If all this sounds a bit too ethereal for your taste, fear not—there is a whole genre, the fabliau, that is noted for scatological humor. Or, if you are into gore and torture, there are plenty of martyrologies to go around. (Warning: these scenarios tend to be non-consensual within the context of the fiction or the allegory. Or rather, if and when the martyr gives consent, they are consenting to the will of God, not necessarily to that of their human torturers.)
Flash forward to the nineteenth century, and we have Baudelaire, Rimbaud, and Verlaine—in other words, the usual suspects. Their twentieth-century emulators include Renée Vivien, Judith Teixeira, Alfonsina Storni, Gilka Machado, and Marie-Madeleine. I haven’t checked specifically for this, but I think it’s very likely that Emily Dickinson, Edna St.-Vincent Millay, and H. D. will also have some kinky poems, especially D/s, in their collected works.

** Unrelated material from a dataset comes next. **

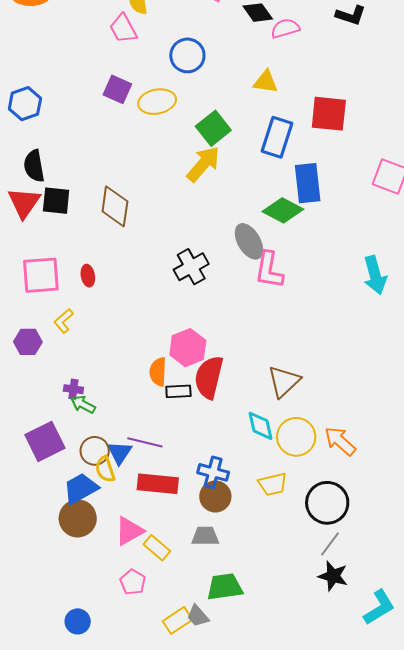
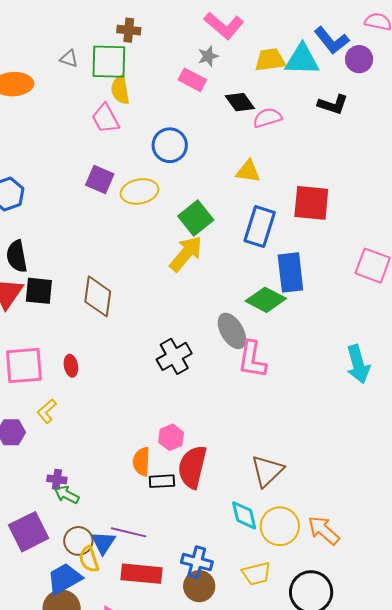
pink hexagon: (188, 348) -> (171, 437), size x0.7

Who is writing kink in today’s poetry scene? I’d recommend Patrizia Valduga, Poesie erotiche (Einaudi, 2018), in translation by Geoffrey Brock. I don’t know of any other poet with her panache, except perhaps Carol Ann Duffy in “Warming Her Pearls.”
Lyric poetry tends to be characterized by ambivalence, e.g. the blending of pleasure with pain. See, for example, Sappho’s Fragment 31. I wonder if all erotic lyric poems are always already kinky …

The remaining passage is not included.